I did not have the chance to use IBM's vector processor but it was
first described to me over lunch by Dr James Brown of IBM in 1988 I
believe on the occasion of a presentation of a new version of APL2.
(I might add that my IBM rep had simply introduced him as Jim Brown
and I had no idea of his role in APL2 until the presentation that
followed). He provided several illustrations of how APL2 was able to
take immediate advantage of the vector processor--which I envision as
a very special math coprocessor for the mainframe aimed at speeding
computation by performing calculations in parallel that had
previously been done seriatim due to Von Newman architecture. The APL
language, expressing everything in arrays that could be raveled to
vectors, could take immediate advantage of this.
He then mentioned an application that seemed to me to require an
Integer Linear Programming algorithm but did not mention having made
any special provision for this and when I questioned him on this
point he seemed confused and I realized that he was discussing an
application of one of his customers and early adopters of the IBM
Vector processor and was unfamiliar with what constraints their
actual application might require. Our lunch needed to be adjourned
because it was time for the presentation to begin.
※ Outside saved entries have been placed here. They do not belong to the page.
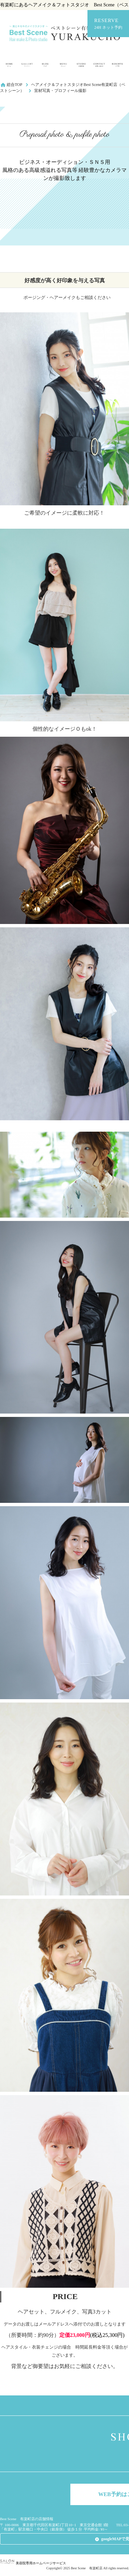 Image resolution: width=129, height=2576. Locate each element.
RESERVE (108, 24)
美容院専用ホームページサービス (33, 2563) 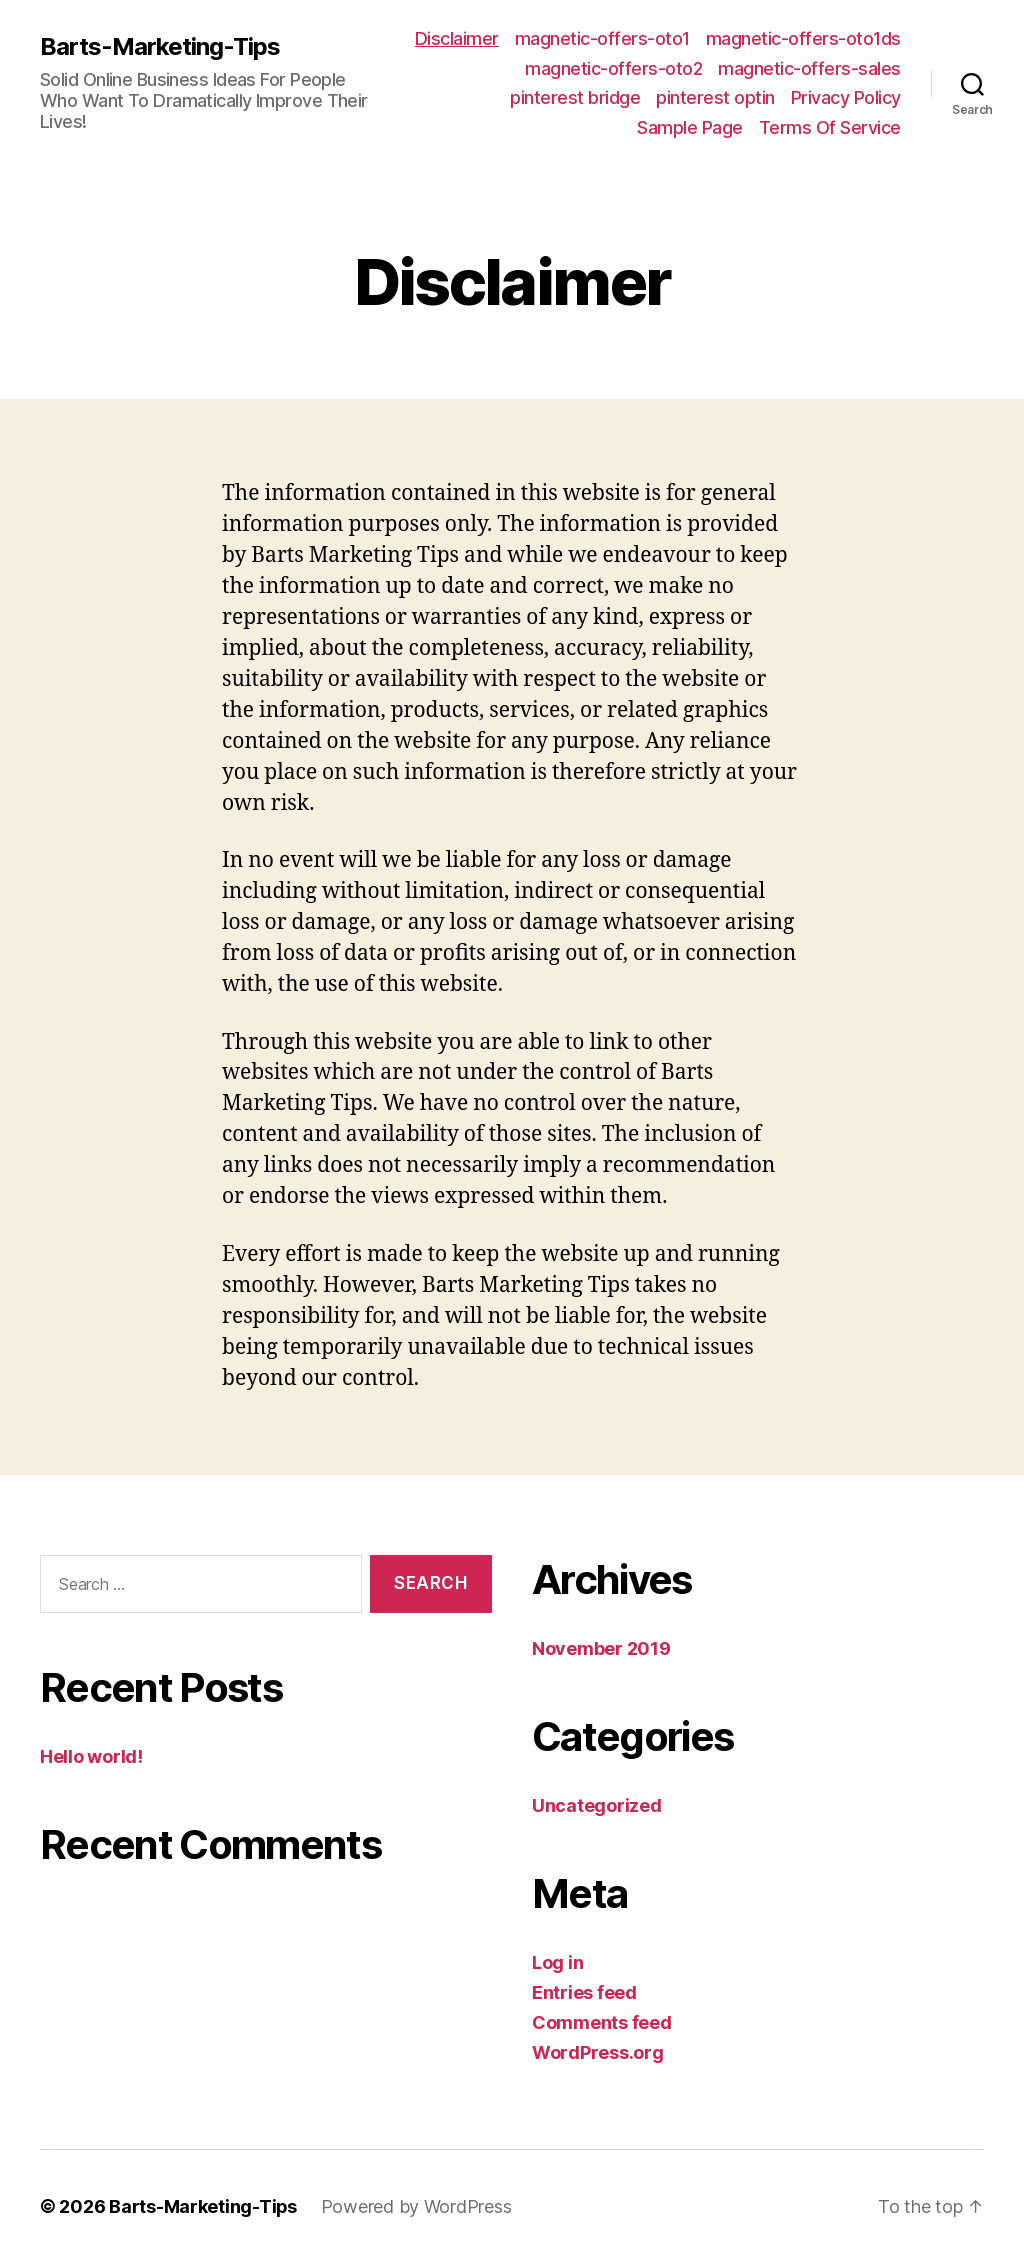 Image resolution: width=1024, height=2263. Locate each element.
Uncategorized (597, 1805)
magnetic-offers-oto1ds (803, 38)
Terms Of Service (830, 127)
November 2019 (601, 1648)
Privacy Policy (846, 97)
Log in (557, 1962)
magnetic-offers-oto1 (602, 38)
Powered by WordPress (417, 2206)
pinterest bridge (575, 97)
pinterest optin (715, 97)
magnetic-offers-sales (809, 68)
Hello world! (91, 1756)
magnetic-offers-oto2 (613, 68)
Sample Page (690, 127)
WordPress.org (598, 2052)
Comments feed (602, 2022)
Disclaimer (457, 38)
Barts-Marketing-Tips (160, 47)
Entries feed (584, 1992) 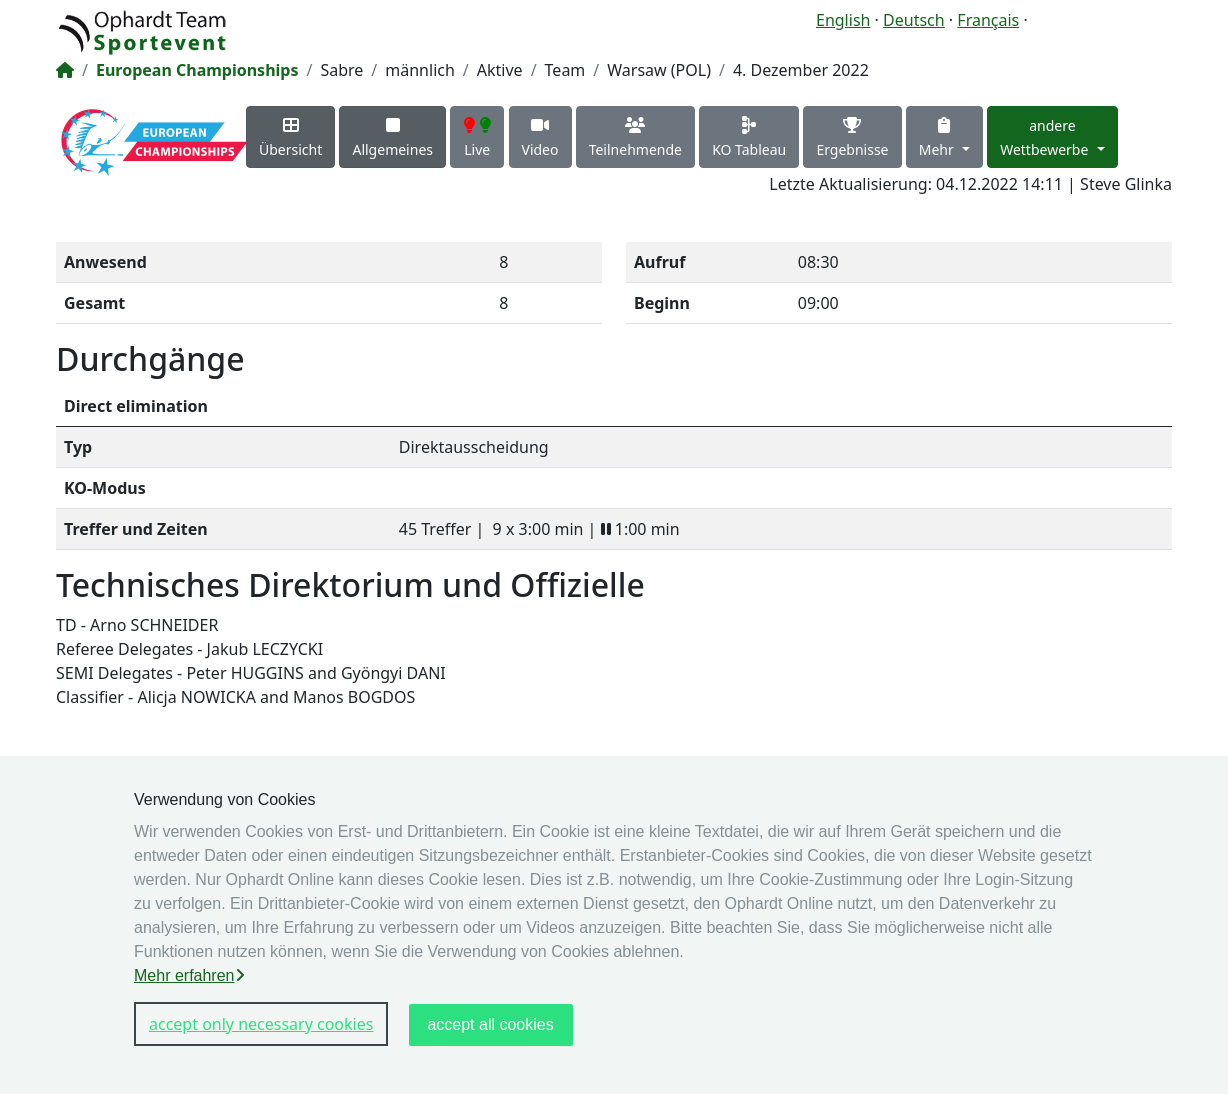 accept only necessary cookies (261, 1024)
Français (988, 20)
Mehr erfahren (189, 975)
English (843, 20)
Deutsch (914, 20)
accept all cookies (490, 1024) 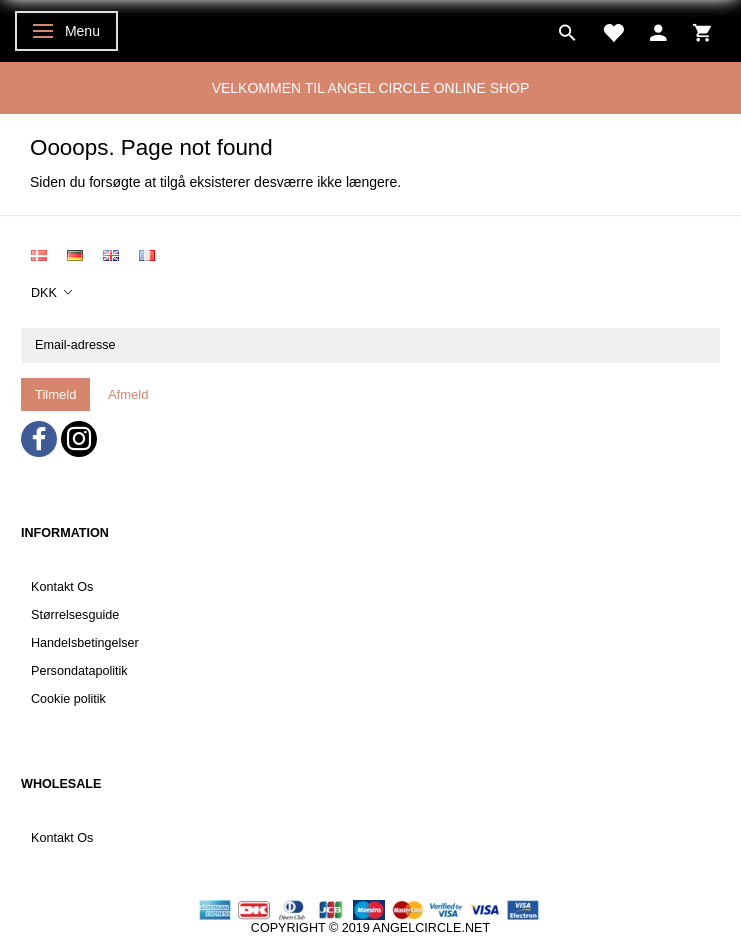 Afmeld (128, 394)
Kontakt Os (62, 587)
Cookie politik (68, 699)
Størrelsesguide (75, 615)
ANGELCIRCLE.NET (432, 928)
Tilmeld (55, 394)
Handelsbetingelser (85, 643)
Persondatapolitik (79, 671) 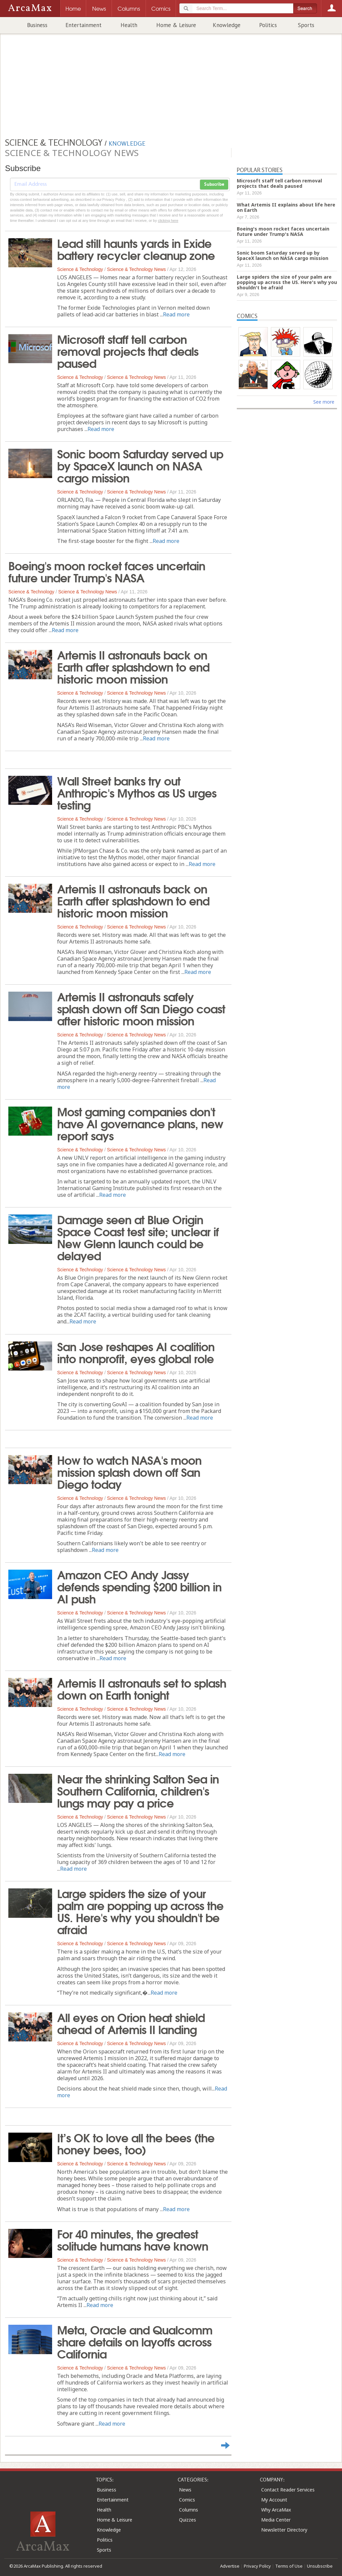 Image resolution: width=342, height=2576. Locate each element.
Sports (306, 25)
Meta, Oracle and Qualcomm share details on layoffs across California (134, 2341)
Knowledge (226, 25)
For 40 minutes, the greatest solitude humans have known (132, 2239)
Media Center (276, 2520)
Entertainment (83, 25)
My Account (274, 2499)
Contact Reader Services (288, 2489)
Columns (188, 2510)
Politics (268, 25)
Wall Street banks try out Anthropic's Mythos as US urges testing (136, 792)
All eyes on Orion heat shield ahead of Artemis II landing (131, 2022)
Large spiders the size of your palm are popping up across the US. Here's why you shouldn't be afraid (140, 1911)
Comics (187, 2499)
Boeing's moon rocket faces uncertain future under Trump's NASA (106, 571)
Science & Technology (80, 269)
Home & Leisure (176, 25)
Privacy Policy (257, 2566)
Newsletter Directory (284, 2530)
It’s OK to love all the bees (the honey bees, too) (135, 2143)
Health (129, 25)
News (185, 2489)
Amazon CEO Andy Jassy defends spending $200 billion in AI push (139, 1586)
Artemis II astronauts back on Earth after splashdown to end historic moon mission (133, 666)
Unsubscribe (320, 2566)
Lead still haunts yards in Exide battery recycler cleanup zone (136, 248)
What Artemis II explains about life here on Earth (286, 207)
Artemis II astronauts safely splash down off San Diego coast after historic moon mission (141, 1008)
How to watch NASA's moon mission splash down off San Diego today (129, 1471)
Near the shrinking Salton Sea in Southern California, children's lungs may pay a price (138, 1790)
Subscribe (214, 184)
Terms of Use (289, 2566)
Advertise (229, 2566)
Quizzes (187, 2520)
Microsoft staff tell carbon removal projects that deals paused (127, 350)
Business (37, 25)
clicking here (168, 221)
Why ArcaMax (276, 2510)
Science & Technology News (136, 269)
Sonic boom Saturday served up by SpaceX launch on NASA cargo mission (140, 465)
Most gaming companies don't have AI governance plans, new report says (140, 1123)
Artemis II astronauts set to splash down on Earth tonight (141, 1688)
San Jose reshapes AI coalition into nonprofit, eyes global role (135, 1352)
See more (323, 402)
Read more (176, 314)
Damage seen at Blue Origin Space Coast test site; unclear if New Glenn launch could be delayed (138, 1237)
I was too
embarrassed, on learning who I had been debating with to pursue my
questioning after the proceedings.
In the text it states that no algorithm (i.e. in 1974) has shown
itself to consistently solve large integer programming problems.
In general linear programming models the results can assume any
values in the feasible region and are allowed to be continuous.
Altho for some problems such as transportation assignment or network
flow, integer solutions can be obtained automatically, the extreme
points of a general linear programming problem is not ordinarily
restricted to having only integer-valued components. Moreover one
cannot merely round the fractional values of an optimal solution and
expect it to produce the optimal value solution. In a mixed integer-
continuous variable problem only some of the variables are required
to be integers.
At the time (1974), there were three classes of algorithms (1)
cutting plane, (2) enumeration and (3) partitioning used as
additional constraints to ensure the solution or feasible region has
the desired integer properties. I was thus interested in 1988 and
again interested today in 2006 if there has been progress.
This is the reason I want to clearly understand limits and
constraints of any algorithms underlying any primitives of J.
Donna
[EMAIL PROTECTED]
On 27-Jun-06, at 4:42 PM, John Randall wrote:
Donna L.Y. wrote:
This information is extremely relevant to an integer Linear
Programming model a point apparently lost on some early users of
IBM's vector processor.
Donna:
Could you explain this a little? I know something about mixed and
pure
integer linear programming, but nothing about IBM's vector processor.